▼

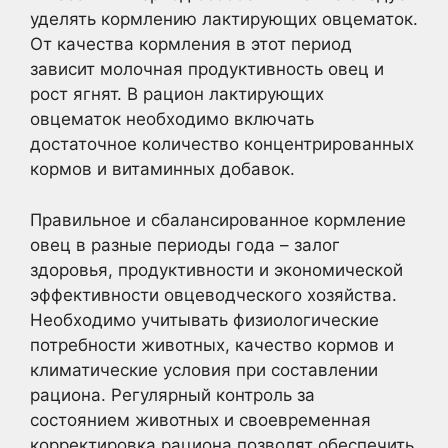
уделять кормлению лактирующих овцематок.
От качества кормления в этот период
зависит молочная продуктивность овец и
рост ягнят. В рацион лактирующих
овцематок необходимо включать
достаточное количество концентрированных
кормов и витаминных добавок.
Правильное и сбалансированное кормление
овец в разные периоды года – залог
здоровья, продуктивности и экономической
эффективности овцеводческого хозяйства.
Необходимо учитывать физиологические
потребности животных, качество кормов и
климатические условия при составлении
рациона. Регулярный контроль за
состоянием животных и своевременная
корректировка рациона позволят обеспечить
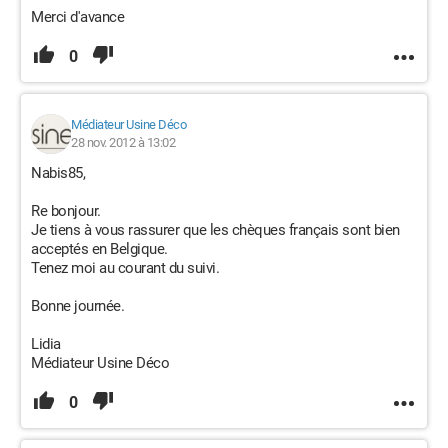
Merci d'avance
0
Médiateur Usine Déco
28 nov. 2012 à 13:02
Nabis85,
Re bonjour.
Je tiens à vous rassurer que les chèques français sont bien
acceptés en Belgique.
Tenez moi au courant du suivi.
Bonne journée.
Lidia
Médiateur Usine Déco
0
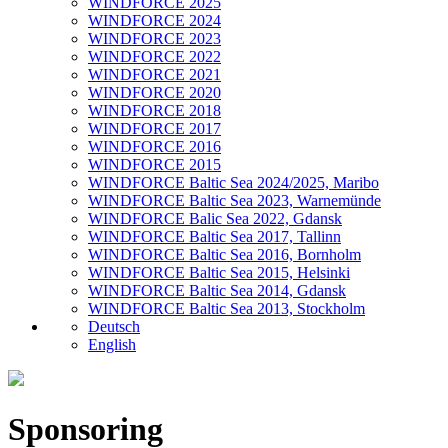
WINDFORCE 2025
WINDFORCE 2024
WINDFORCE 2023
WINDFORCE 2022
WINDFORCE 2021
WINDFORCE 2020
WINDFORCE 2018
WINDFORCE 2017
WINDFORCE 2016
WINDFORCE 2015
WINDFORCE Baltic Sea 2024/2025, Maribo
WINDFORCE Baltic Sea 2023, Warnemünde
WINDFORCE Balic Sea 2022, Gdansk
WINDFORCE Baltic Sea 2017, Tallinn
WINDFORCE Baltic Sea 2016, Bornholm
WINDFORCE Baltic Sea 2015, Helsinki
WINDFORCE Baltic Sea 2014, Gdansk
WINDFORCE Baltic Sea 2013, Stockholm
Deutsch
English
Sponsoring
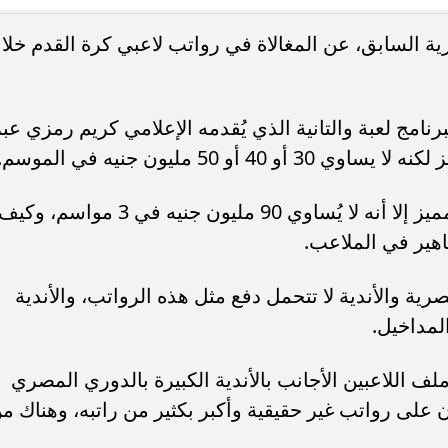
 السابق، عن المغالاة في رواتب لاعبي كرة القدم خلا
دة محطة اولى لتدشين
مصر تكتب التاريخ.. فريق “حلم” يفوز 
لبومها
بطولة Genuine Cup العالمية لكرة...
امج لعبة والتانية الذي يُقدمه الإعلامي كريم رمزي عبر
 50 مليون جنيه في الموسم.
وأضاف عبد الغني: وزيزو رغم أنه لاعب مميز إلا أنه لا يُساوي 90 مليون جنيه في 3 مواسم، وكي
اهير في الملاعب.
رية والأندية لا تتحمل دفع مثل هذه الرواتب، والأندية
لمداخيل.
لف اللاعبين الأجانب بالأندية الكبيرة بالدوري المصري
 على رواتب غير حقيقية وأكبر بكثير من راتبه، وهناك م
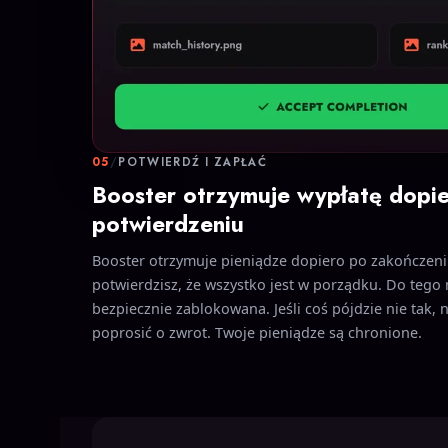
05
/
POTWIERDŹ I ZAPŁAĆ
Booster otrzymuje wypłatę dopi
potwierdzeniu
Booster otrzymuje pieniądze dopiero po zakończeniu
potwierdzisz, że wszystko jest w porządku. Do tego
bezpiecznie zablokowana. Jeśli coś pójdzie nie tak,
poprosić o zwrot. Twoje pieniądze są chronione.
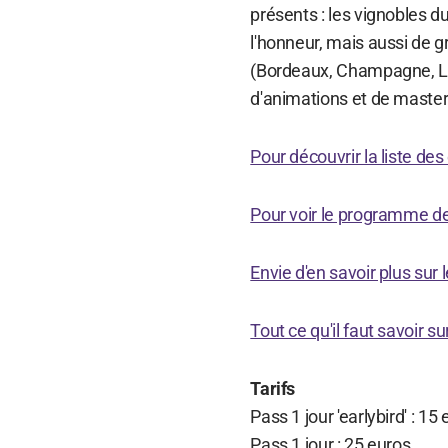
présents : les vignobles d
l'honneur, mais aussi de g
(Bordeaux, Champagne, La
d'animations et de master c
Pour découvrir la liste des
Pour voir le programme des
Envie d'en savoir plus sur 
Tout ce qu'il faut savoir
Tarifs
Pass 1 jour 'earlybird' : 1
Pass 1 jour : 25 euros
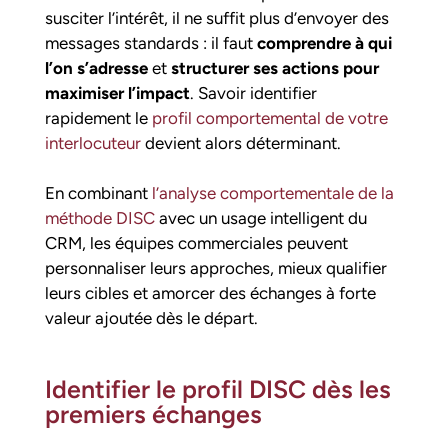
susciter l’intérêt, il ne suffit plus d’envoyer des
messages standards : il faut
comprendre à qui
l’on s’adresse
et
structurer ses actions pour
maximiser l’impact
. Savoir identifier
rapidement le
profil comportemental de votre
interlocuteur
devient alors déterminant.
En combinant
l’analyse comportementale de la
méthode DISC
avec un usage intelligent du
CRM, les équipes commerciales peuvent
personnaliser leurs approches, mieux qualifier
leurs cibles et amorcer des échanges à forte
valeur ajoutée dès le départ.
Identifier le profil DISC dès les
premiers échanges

▲
▼

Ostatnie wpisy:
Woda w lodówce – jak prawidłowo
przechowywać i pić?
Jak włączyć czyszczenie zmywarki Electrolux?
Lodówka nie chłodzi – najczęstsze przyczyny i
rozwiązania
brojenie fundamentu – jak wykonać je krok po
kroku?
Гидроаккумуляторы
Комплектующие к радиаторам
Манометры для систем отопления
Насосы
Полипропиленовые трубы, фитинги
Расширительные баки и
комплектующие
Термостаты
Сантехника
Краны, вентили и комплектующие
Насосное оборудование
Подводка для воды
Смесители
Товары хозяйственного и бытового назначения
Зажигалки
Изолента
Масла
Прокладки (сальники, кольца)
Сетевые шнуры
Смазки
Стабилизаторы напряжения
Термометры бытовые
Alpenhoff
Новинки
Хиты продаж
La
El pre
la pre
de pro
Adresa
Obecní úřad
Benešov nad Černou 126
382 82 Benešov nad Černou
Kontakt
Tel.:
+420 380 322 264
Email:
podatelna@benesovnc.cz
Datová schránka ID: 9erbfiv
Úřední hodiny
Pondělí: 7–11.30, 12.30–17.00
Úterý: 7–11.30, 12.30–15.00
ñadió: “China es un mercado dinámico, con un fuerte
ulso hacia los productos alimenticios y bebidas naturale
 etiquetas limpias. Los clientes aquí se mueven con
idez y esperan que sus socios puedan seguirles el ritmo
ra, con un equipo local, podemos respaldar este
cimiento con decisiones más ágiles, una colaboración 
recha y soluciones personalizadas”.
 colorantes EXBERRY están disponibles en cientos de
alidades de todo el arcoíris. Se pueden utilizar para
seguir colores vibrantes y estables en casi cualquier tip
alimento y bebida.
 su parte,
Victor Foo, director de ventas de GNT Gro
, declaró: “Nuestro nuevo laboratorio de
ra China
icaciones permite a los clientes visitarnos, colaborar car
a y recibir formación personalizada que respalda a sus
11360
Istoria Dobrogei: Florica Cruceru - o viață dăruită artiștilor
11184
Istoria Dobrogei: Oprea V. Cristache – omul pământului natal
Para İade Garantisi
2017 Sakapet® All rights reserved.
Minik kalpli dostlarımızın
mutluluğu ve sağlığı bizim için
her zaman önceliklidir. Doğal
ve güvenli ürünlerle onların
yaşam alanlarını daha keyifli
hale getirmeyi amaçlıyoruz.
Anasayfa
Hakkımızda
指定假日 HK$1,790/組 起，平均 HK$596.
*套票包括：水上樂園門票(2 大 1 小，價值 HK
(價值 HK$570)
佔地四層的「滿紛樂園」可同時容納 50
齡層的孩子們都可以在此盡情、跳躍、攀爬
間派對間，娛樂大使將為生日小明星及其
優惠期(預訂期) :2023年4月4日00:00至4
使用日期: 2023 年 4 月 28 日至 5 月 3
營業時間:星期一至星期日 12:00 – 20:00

▲

**TASK REQUIREMENTS**
Given the records above, reproduce precisely and only the lines between the line holding "valeur ajoutée dès le départ." and the line holding "premiers échanges", inclusive.

**OUTPUT BELOW**
valeur ajoutée dès le départ.
Identifier le profil DISC dès les
premiers échanges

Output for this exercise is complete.